Previous studies have found that biochar has a positive effect against oomycete pathogens in the Phytophthora family [20,46], but reports on the synergy between biochar and antagonist bacteria are limited. According to our pot experiment, TB300 had the best control efficiency among all the treatments. Moreover, the combinations of tamarisk biochar and Tpb55 had a higher antagonism compared with applying biochar or Tpb55 alone. This suggested that biochar could enhance the antagonism of biocontrol bacterial agents and decrease the disease severity. Studies have demonstrated that the mechanisms by which biochar protects plants are varied, including increasing the diversity of soil microbes, providing nutrients, and inducing systemic plant defense mechanisms [47,48]. In addition, biochar promotes plants to recruit beneficial bacteria to the rhizosphere and thus develop a disease-suppressive rhizosphere microbiome [49,50,51]. The competition between biological control agents and soil-borne pathogens could be affected by biochar, and biochar might induce plant defenses [52].

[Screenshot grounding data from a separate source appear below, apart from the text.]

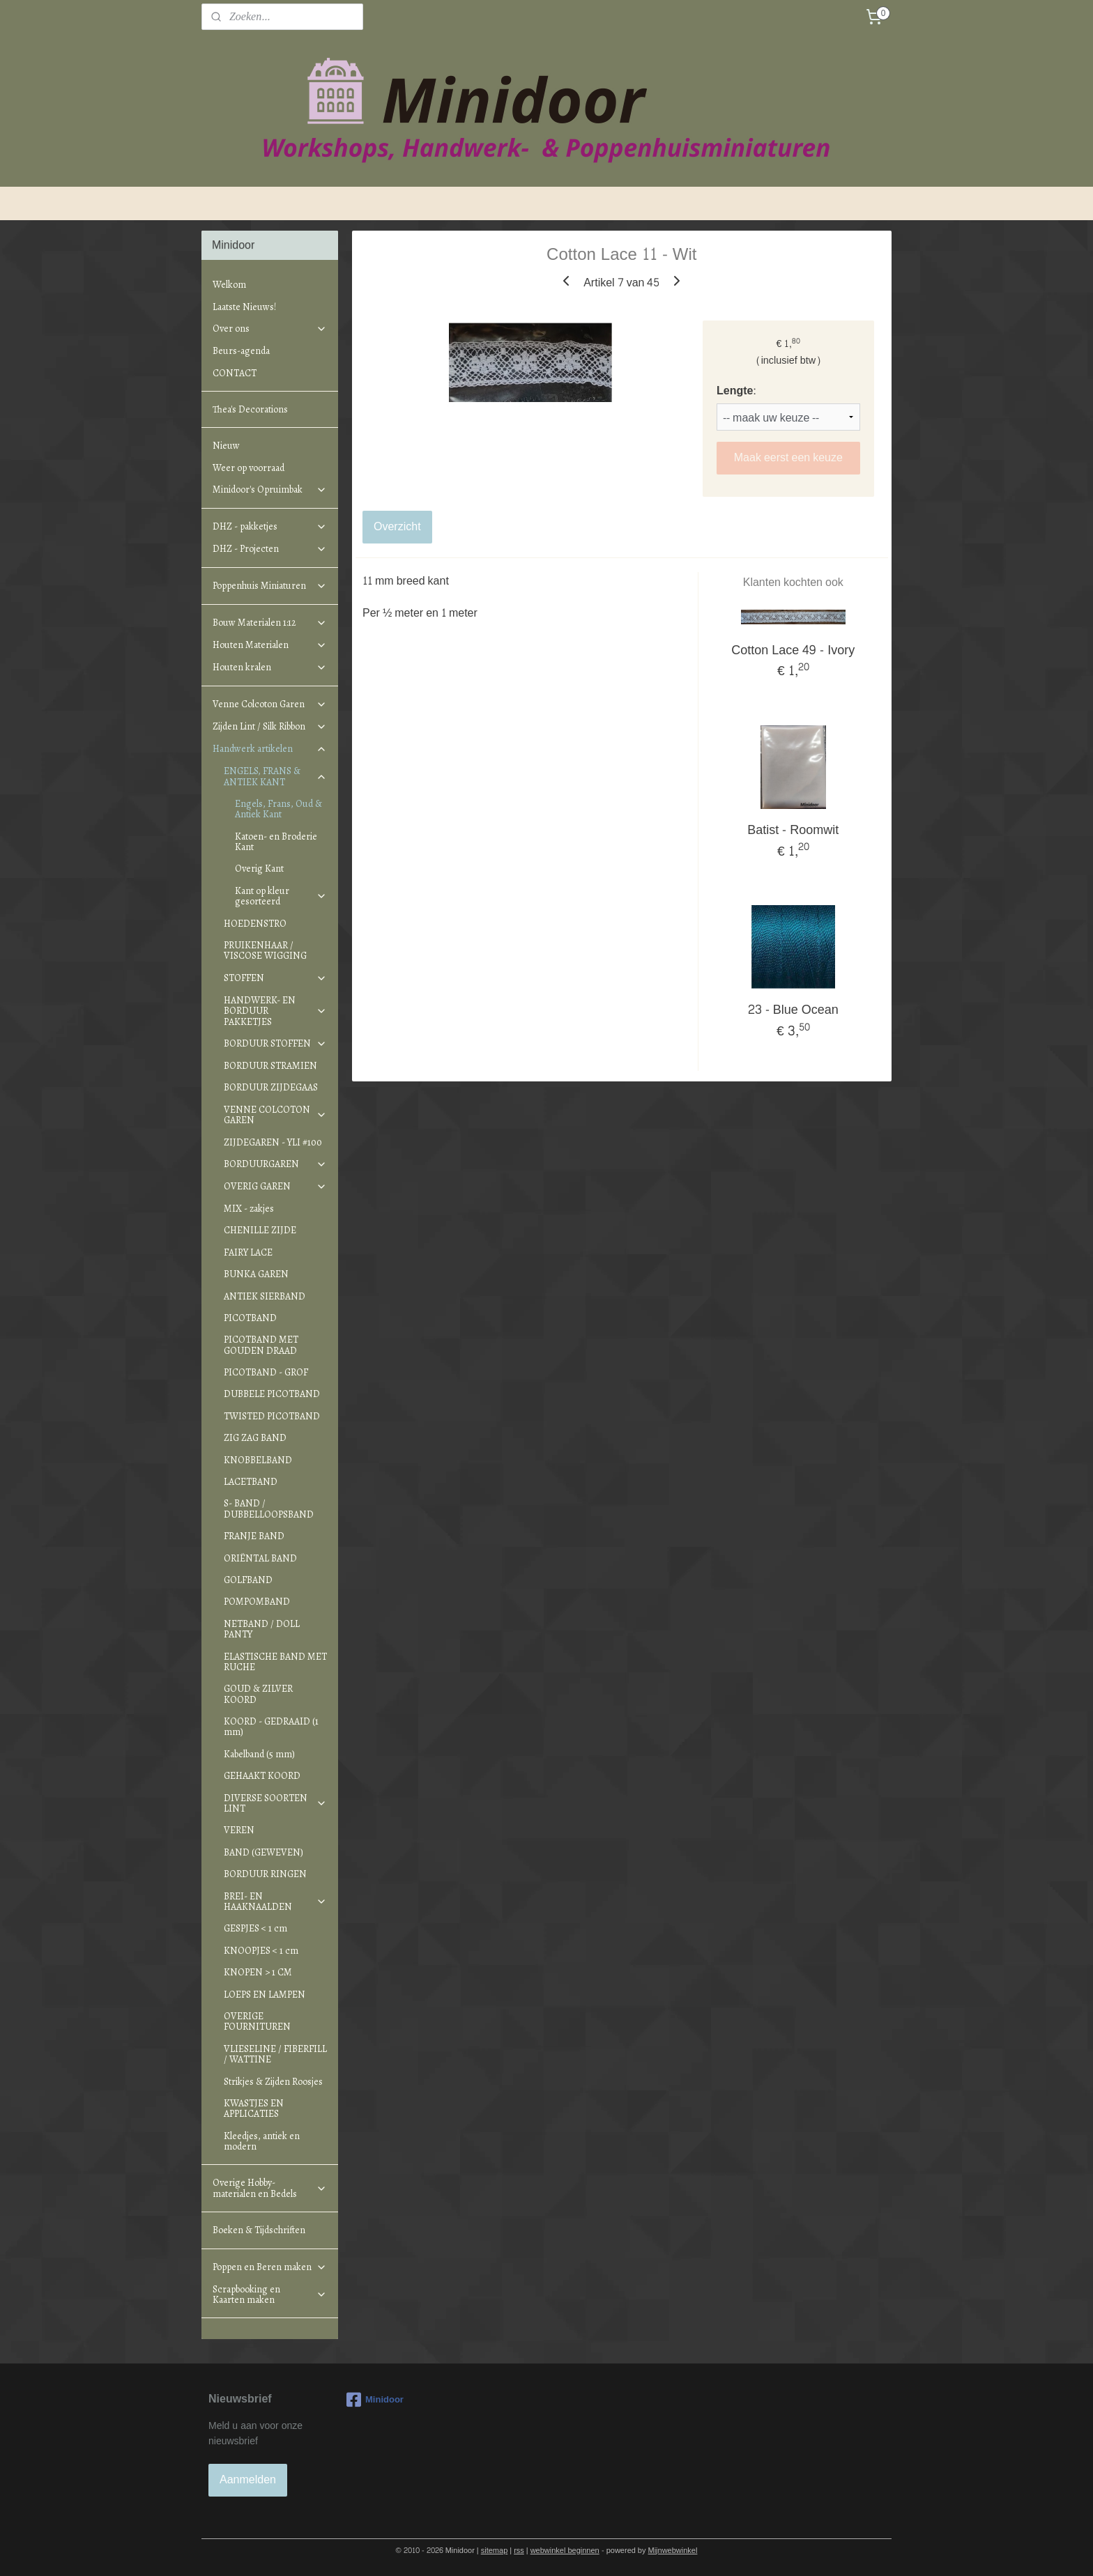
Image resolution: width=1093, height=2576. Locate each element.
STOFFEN (275, 978)
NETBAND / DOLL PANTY (262, 1629)
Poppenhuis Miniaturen (270, 585)
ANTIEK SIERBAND (264, 1296)
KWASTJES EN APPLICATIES (254, 2108)
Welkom (229, 284)
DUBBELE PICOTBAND (272, 1394)
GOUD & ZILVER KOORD (258, 1694)
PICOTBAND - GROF (266, 1372)
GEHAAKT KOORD (262, 1775)
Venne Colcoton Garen (270, 704)
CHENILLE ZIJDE (260, 1230)
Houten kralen (270, 667)
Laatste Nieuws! (244, 307)
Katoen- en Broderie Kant (276, 842)
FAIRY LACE (248, 1252)
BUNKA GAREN (256, 1274)
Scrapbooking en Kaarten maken (270, 2294)
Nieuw (226, 445)
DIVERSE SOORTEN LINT (275, 1803)
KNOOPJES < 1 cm (261, 1950)
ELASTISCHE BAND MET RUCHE (275, 1662)
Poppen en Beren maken (270, 2267)
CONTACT (235, 373)
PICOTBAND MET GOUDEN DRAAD (261, 1345)
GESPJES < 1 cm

To control tobacco black shank, we searched for an accessible and affordable biochar to load the biocontrol bacteria with a high efficiency. This study confirmed that biochar-immobilized antagonist microbes could be a promising biocontrol agent for tobacco black shank as well as improving acid soil properties. In the future, biochar loaded with biocontrol bacteria could be made into a carbon-based biocontrol bacteria fertilizer, which will surely have broad commercial market prospects. Biochar promotes plants to recruit beneficial bacteria to the rhizosphere and thus develop a disease-suppressive rhizosphere microbiome. Therefore, future studies analyzing the composition of tobacco root exudates may improve our understanding of the detailed role of the plant in the biochar-induced building up of soil suppressiveness against P. nicotianae.